- _YOUR OBJECTIVE_:
Would you reproduce every record exactly, leaving out the pictures?

- _DATASET EXCERPTS_:
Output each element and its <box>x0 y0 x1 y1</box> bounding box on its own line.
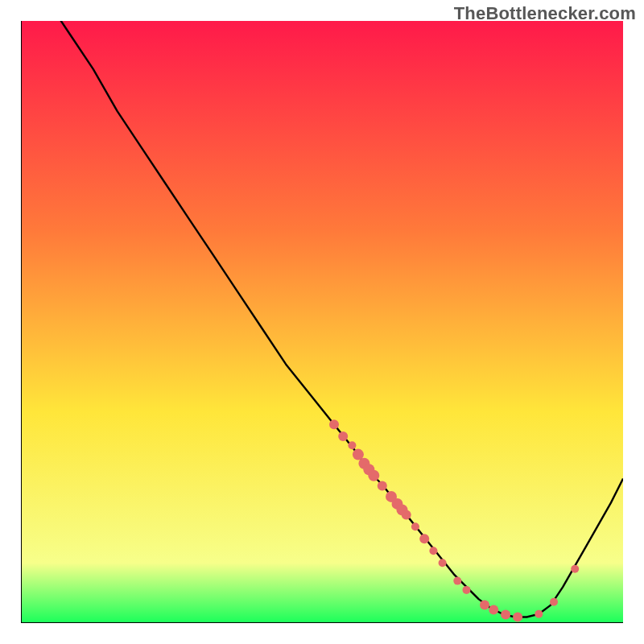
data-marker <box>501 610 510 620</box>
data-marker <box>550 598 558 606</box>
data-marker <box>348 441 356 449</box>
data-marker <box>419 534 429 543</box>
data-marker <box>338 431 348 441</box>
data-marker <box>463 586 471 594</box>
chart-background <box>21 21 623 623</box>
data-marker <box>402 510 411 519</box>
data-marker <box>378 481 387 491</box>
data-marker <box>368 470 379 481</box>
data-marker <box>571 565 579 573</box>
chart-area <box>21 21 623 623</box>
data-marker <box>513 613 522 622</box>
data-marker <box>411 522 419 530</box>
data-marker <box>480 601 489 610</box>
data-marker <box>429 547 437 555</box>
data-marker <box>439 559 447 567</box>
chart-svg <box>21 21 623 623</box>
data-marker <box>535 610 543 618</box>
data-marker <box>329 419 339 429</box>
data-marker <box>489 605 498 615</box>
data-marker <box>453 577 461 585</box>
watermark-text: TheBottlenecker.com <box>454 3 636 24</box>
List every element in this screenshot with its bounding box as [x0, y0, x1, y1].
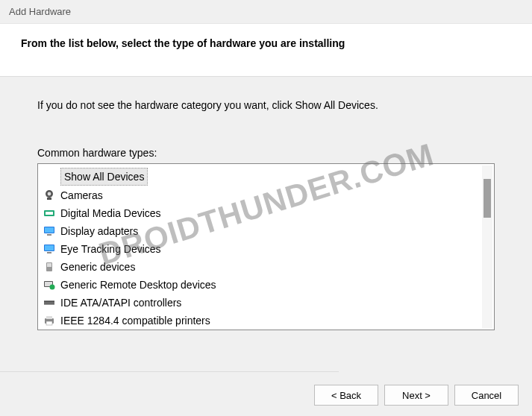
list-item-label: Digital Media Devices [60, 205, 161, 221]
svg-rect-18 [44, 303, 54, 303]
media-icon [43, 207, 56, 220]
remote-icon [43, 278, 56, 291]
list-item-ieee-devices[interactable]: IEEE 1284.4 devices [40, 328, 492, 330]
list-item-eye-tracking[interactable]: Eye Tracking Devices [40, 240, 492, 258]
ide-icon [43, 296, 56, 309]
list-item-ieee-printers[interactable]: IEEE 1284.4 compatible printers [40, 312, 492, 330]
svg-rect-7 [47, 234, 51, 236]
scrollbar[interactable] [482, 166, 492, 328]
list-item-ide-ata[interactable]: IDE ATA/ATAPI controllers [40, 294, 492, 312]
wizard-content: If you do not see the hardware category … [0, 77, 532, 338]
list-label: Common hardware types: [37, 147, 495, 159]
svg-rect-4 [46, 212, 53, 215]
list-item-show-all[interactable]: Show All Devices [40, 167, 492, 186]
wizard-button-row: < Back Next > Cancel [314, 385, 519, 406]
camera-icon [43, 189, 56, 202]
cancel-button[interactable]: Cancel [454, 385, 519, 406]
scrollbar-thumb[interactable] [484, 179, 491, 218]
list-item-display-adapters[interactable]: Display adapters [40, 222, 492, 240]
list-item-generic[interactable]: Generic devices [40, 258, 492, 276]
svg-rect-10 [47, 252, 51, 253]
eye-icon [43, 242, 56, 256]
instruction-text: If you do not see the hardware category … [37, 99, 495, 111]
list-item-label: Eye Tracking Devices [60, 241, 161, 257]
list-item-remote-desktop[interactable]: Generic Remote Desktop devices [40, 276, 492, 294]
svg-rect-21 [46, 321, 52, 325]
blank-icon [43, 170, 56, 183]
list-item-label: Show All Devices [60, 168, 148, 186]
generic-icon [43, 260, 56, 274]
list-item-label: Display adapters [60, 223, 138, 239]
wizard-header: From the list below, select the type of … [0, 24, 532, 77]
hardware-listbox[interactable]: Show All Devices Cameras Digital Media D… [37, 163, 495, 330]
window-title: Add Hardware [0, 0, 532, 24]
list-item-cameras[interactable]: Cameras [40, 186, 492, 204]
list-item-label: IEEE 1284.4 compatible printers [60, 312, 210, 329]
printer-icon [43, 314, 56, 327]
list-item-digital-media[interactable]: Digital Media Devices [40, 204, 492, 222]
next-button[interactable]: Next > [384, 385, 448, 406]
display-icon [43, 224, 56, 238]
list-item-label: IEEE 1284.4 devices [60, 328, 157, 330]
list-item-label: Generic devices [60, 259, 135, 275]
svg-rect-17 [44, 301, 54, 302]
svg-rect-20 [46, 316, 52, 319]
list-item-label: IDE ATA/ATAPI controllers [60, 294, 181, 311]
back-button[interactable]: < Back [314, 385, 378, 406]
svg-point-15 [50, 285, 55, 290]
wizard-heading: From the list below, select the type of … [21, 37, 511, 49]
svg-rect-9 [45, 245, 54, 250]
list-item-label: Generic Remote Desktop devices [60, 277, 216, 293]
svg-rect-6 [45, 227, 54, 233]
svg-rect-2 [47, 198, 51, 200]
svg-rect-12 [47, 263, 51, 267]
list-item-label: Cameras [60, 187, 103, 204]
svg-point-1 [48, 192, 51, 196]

- _TASK RESULT_:
Output each element and its <box>x0 y0 x1 y1</box> bounding box on its own line.
data-marker <box>501 610 510 620</box>
data-marker <box>550 598 558 606</box>
data-marker <box>348 441 356 449</box>
data-marker <box>419 534 429 543</box>
data-marker <box>338 431 348 441</box>
data-marker <box>463 586 471 594</box>
chart-background <box>21 21 623 623</box>
data-marker <box>402 510 411 519</box>
data-marker <box>378 481 387 491</box>
data-marker <box>368 470 379 481</box>
data-marker <box>571 565 579 573</box>
chart-area <box>21 21 623 623</box>
data-marker <box>513 613 522 622</box>
data-marker <box>411 522 419 530</box>
data-marker <box>480 601 489 610</box>
data-marker <box>429 547 437 555</box>
data-marker <box>439 559 447 567</box>
chart-svg <box>21 21 623 623</box>
data-marker <box>535 610 543 618</box>
data-marker <box>329 419 339 429</box>
data-marker <box>489 605 498 615</box>
data-marker <box>453 577 461 585</box>
watermark-text: TheBottlenecker.com <box>454 3 636 24</box>
List every element in this screenshot with its bounding box as [x0, y0, x1, y1].
list-item-label: Digital Media Devices [60, 205, 161, 221]
svg-rect-18 [44, 303, 54, 303]
media-icon [43, 207, 56, 220]
remote-icon [43, 278, 56, 291]
list-item-ieee-devices[interactable]: IEEE 1284.4 devices [40, 328, 492, 330]
list-item-eye-tracking[interactable]: Eye Tracking Devices [40, 240, 492, 258]
ide-icon [43, 296, 56, 309]
list-item-ieee-printers[interactable]: IEEE 1284.4 compatible printers [40, 312, 492, 330]
svg-rect-7 [47, 234, 51, 236]
scrollbar[interactable] [482, 166, 492, 328]
list-item-ide-ata[interactable]: IDE ATA/ATAPI controllers [40, 294, 492, 312]
wizard-content: If you do not see the hardware category … [0, 77, 532, 338]
list-label: Common hardware types: [37, 147, 495, 159]
svg-rect-4 [46, 212, 53, 215]
list-item-show-all[interactable]: Show All Devices [40, 167, 492, 186]
wizard-button-row: < Back Next > Cancel [314, 385, 519, 406]
camera-icon [43, 189, 56, 202]
cancel-button[interactable]: Cancel [454, 385, 519, 406]
scrollbar-thumb[interactable] [484, 179, 491, 218]
list-item-display-adapters[interactable]: Display adapters [40, 222, 492, 240]
list-item-generic[interactable]: Generic devices [40, 258, 492, 276]
svg-rect-10 [47, 252, 51, 253]
eye-icon [43, 242, 56, 256]
instruction-text: If you do not see the hardware category … [37, 99, 495, 111]
list-item-label: Eye Tracking Devices [60, 241, 161, 257]
list-item-remote-desktop[interactable]: Generic Remote Desktop devices [40, 276, 492, 294]
svg-rect-21 [46, 321, 52, 325]
blank-icon [43, 170, 56, 183]
list-item-label: Show All Devices [60, 168, 148, 186]
generic-icon [43, 260, 56, 274]
list-item-label: Display adapters [60, 223, 138, 239]
wizard-header: From the list below, select the type of … [0, 24, 532, 77]
hardware-listbox[interactable]: Show All Devices Cameras Digital Media D… [37, 163, 495, 330]
window-title: Add Hardware [0, 0, 532, 24]
list-item-cameras[interactable]: Cameras [40, 186, 492, 204]
list-item-label: IEEE 1284.4 compatible printers [60, 312, 210, 329]
printer-icon [43, 314, 56, 327]
list-item-digital-media[interactable]: Digital Media Devices [40, 204, 492, 222]
next-button[interactable]: Next > [384, 385, 448, 406]
display-icon [43, 224, 56, 238]
list-item-label: IEEE 1284.4 devices [60, 328, 157, 330]
list-item-label: Generic devices [60, 259, 135, 275]
svg-rect-17 [44, 301, 54, 302]
svg-rect-20 [46, 316, 52, 319]
list-item-label: IDE ATA/ATAPI controllers [60, 294, 181, 311]
back-button[interactable]: < Back [314, 385, 378, 406]
svg-point-15 [50, 285, 55, 290]
wizard-heading: From the list below, select the type of … [21, 37, 511, 49]
svg-rect-9 [45, 245, 54, 250]
list-item-label: Generic Remote Desktop devices [60, 277, 216, 293]
svg-rect-6 [45, 227, 54, 233]
svg-rect-2 [47, 198, 51, 200]
svg-rect-12 [47, 263, 51, 267]
list-item-label: Cameras [60, 187, 103, 204]
svg-point-1 [48, 192, 51, 196]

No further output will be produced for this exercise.